We report the case of a 68-year-old woman with
autoimmune hepatitis (AIH) who had
leg ulcers induced by disseminated
cryptococcosis. She had received
prednisolone for her AIH at 20 mg/day for maintenance. On the initial visit, she complained of a painful
ulcer that had round, shallow pockets with
erythema and erythematous subcutaneous indurations on the right thigh. Several metacarpophalangeal joints and wrist joints were swollen, with tenderness and stiffness in the morning for over 3 h. Her serum
rheumatoid factor was high. Since other autoimmune disorders such as
rheumatoid arthritis can present with AIH, it was necessary to distinguish it from
ulcers due to
rheumatoid arthritis, although the characteristic features of these
ulcers seemed to be different. A biopsy specimen from the erythematous skin showed globe-shaped organisms in the dermis and subcutaneous tissues;
vasculitis and phlebostasis were not observed. The results from computed tomography scans and sputum culture led to the diagnosis of disseminated
cryptococcosis.
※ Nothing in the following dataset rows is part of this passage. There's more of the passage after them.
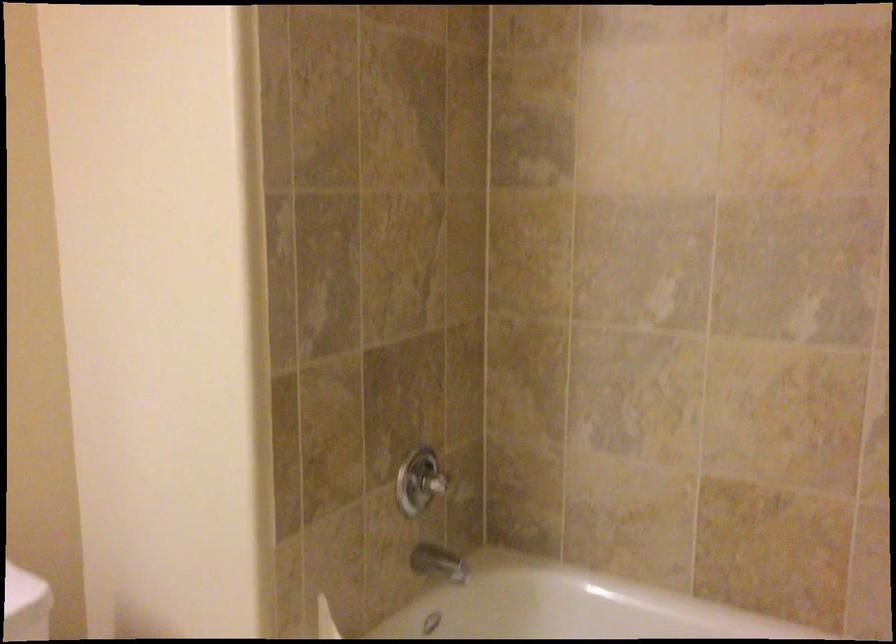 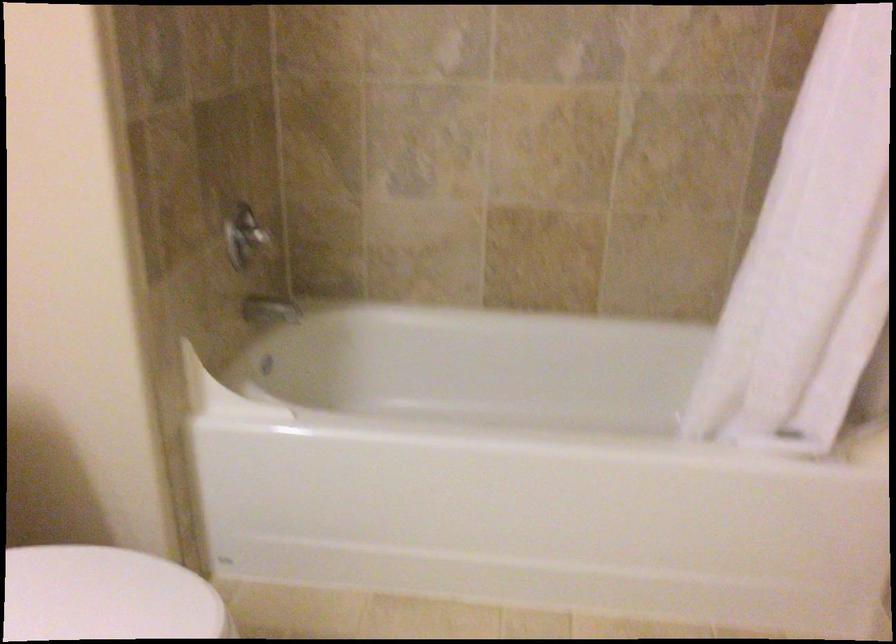 Question: Based on the continuous images, in which direction is the camera rotating? Reply with the corresponding letter.

Choices:
 (A) Left
 (B) Right
 (C) Up
 (D) Down

Answer: (B) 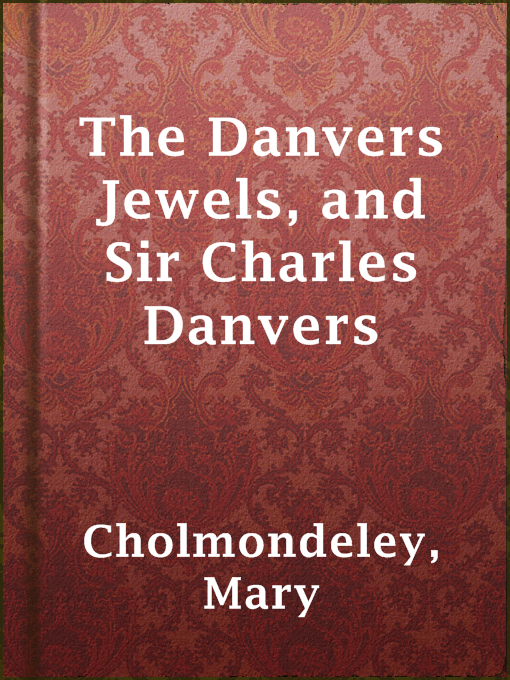 What are the coordinates of `embossed pattern` in the screenshot? It's located at (313, 81), (347, 94). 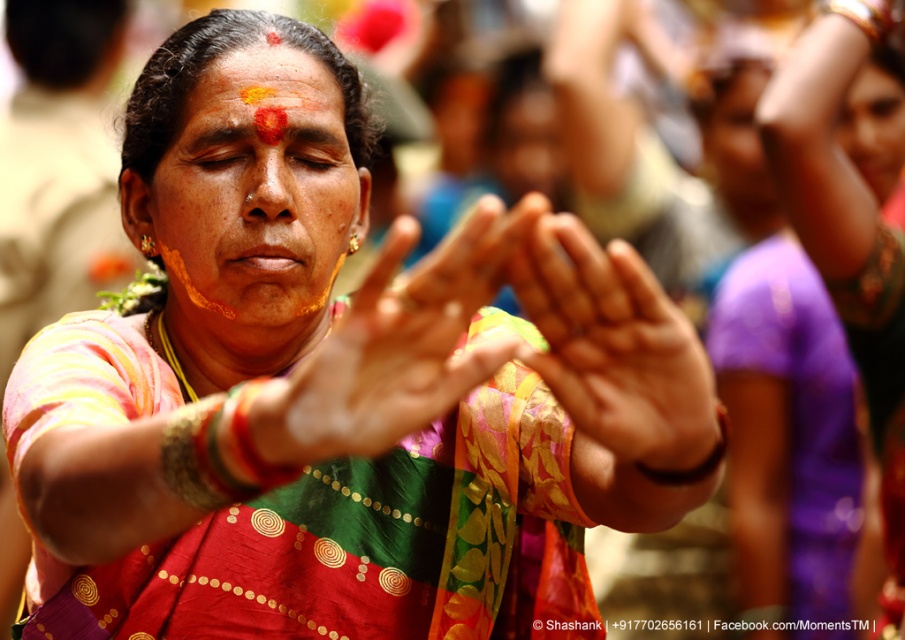 Question: Does matte yellow face at center come behind smooth skin face at upper right?

Choices:
 (A) yes
 (B) no

Answer: (B)

Question: Which object is positioned farthest from the matte orange paste at center?

Choices:
 (A) smooth skin face at upper right
 (B) matte fabric hands at center
 (C) matte yellow face at center

Answer: (A)

Question: Can you confirm if matte fabric hands at center is thinner than smooth skin face at upper right?

Choices:
 (A) no
 (B) yes

Answer: (A)

Question: Does multicolored saree at center come behind smooth skin face at upper right?

Choices:
 (A) no
 (B) yes

Answer: (A)

Question: Which point appears farthest from the camera in this image?

Choices:
 (A) (322, 64)
 (B) (774, 99)
 (C) (293, 97)

Answer: (B)

Question: Which of the following is the closest to the observer?

Choices:
 (A) (627, 291)
 (B) (891, 227)

Answer: (A) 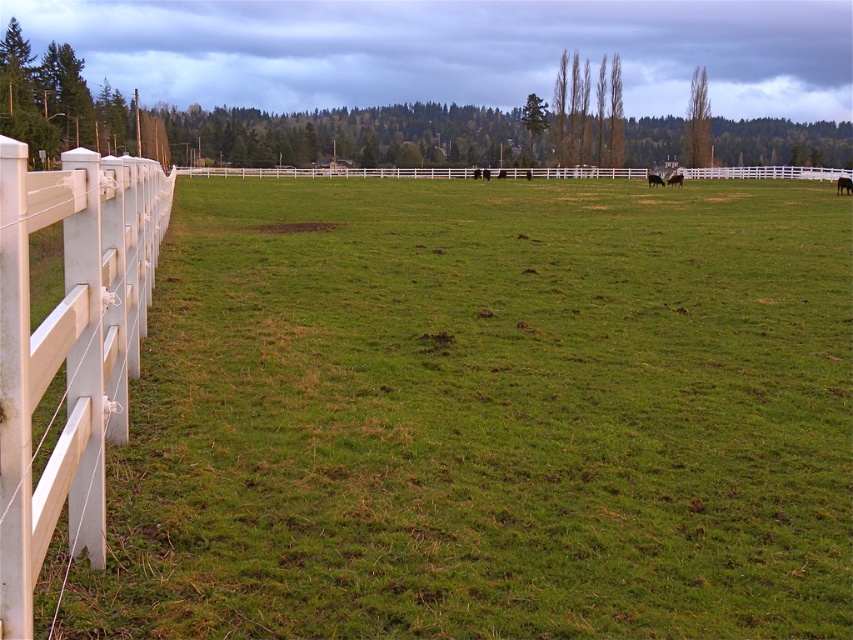 You are a farmer checking the field. You see the white plastic fence at center and the black glossy horse at center. Which object takes up more space in the image?

The white plastic fence at center is bigger than the black glossy horse at center, so it takes up more space in the image.

You are a farmer checking your property. You see the white plastic fence at center and the black glossy cow at right. Is the cow currently inside your fenced area?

The administration of
fluconazole,
fosfluconazole, and
voriconazole for about 2 months improved the cryptococcal
pneumonia, but the size of the
skin ulcer enlarged. The administration was changed to
itraconazole, which reduced the size. Cryptococcal
infections occur more commonly in immunocompromised hosts, including patients under immunosuppressive therapies such as
corticosteroids. The possibility that the
skin ulcers in immunocompromised hosts may be caused by
cryptococcosis should be considered.